The success of the site caught the attention of Citadel Press, which published 'Prank the Monkey', the first ZUG book, in 2007, which went on to become an Amazon.com humor bestseller. Hargrave has now released "Mischief Maker's Manual," a book of pranks for kids aged 9–12; it was released in Spring 2009 by Penguin Children's Group.
On March 21st, 2013 Hargrave announced Zug would be shutting down operations on April 1st of the same year. Shortly after midnight eastern time on April 1st, 2013, the site shut down. All of the reader and staff written articles, along with all of the archived ZUG Live conversations, were removed from the site and are presently archived at http://web.archive.org.
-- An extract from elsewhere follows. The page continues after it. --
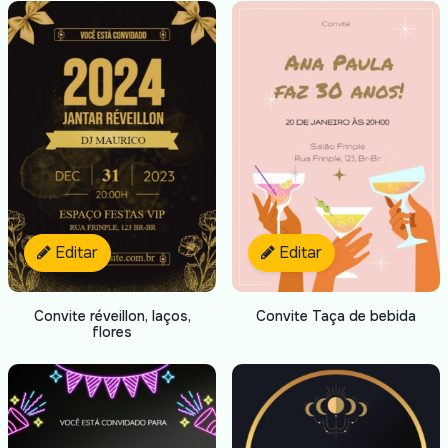
Editar
Editar
Convite réveillon, laços,
Convite Taça de bebida
flores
Aside from pranks, ZUG also featured comedy articles written by staff members of ZUG, as well as readers who submitted articles to the site. The staff chose the funniest article submissions, which readers could then rate for the coveted “Funniest of the Month” title. Article series from the community members included “Monster Love,” where a reader posted profiles of famous serial killers on online dating sites; “Worst Bar Drink Ever,” where a reader traveled to various bars to find the worst-tasting bar drink on the planet; and “Manscaping,” where a reader used a hair removal product to carve superhero logos in his chest hair.
The staff also chose articles from those submitted to the site to be voted on by readers for the coveted “Funniest of the Month” title. Those who have made it to the list of the top article authors include “She's Gonna Blow: The Colon Cleansing Experiment," “The Wal-Mart Prank," and Hargrave's own “The Viagra Prank.”
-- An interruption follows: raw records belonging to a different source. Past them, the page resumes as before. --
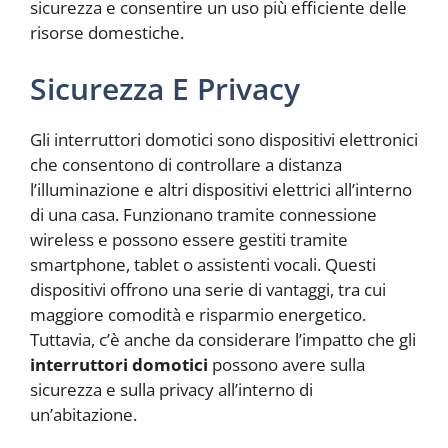
sicurezza e consentire un uso più efficiente delle
risorse domestiche.
Sicurezza E Privacy
Gli interruttori domotici sono dispositivi elettronici
che consentono di controllare a distanza
l’illuminazione e altri dispositivi elettrici all’interno
di una casa. Funzionano tramite connessione
wireless e possono essere gestiti tramite
smartphone, tablet o assistenti vocali. Questi
dispositivi offrono una serie di vantaggi, tra cui
maggiore comodità e risparmio energetico.
Tuttavia, c’è anche da considerare l’impatto che gli
interruttori domotici
possono avere sulla
sicurezza e sulla privacy all’interno di
un’abitazione.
ZUG Live, which was billed as “The World’s Funniest Comedy Community,” was a thriving online forum where users discuss every topic imaginable, with each poster able to give and receive “funny points,” which are formally known as “ZUGZ,” or commonly referred to as “orbs.” Frequent posters competed to be ranked on the monthly list of The World's Funniest People.
The ZUG Live software, which had been built entirely in-house, features humorous touches like the “Swearbot,” which automatically turned swear words into the names of famous poets. Still, many threads had coarse language or adult discussions, so ZUG Live required its users to be over 18 years of age before they were given posting privileges.
While Zug is the name of a city in Switzerland, as well as the German word for train, Hargrave insists that the name has nothing to do with either, and is actually a recursive backronym for the phrase “ZUG is Utterly Great.”